Failure mode 3: moving work to a Web Worker without measuring. Web Workers help with computation-heavy tasks, but the serialisation cost of postMessage can negate gains for small payloads. Benchmark before committing to the architecture change.

Failure mode 4: over-relying on code splitting. Lazy-loading a heavy module improves initial load but does not help if the module is needed during an interaction. The user still waits for the download, parse, and execute cycle.

Validation strategy

After making changes, validate in both lab and field:

Lab: use Chrome DevTools → Performance → Interactions track to measure the specific interaction you changed. Confirm total duration is under 200 ms.
Field: deploy and monitor for 7 days. Use CrUX, your RUM tool, or the Chrome UX Report API. Look at the 75th percentile (p75) INP value for the affected pages.
Regression guard: set up a performance budget in your CI pipeline. Flag any PR that introduces a task longer than 50 ms in the critical interaction path.

The 200 ms "good" threshold is a ceiling, not a target. Aim for under 100 ms on critical interactions to leave headroom for device variability.

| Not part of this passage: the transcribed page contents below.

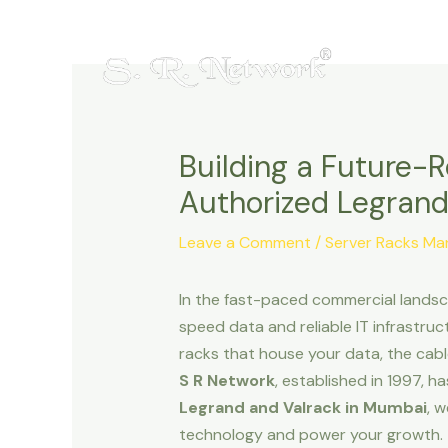
Skip
Post
to
navigation
content
Building a Future-
Authorized Legrand
Leave a Comment
/
Server Racks M
In the fast-paced commercial landsca
speed data and reliable IT infrastructu
racks that house your data, the cabl
S R Network
, established in 1997, h
Legrand and Valrack in Mumbai
, 
technology and power your growth.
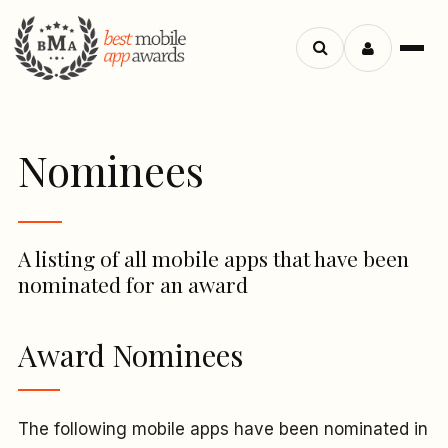
Menu
Search
apps
Nominees
A listing of all mobile apps that have been
nominated for an award
Award Nominees
The following mobile apps have been nominated in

Trade-offs worth understanding

scheduler.yield() vs setTimeout(0): scheduler.yield() preserves task priority and resumes execution sooner. setTimeout always puts you at the back of the task queue. Prefer scheduler.yield() where supported.
Debouncing vs throttling input handlers: debouncing is better for search-as-you-type; throttling is better for scroll-linked updates. Neither is a substitute for making the handler itself fast.
Server-side rendering and INP: SSR improves LCP but can hurt INP if the hydration step attaches heavy event handlers after a long delay. Partial hydration or islands architecture can help.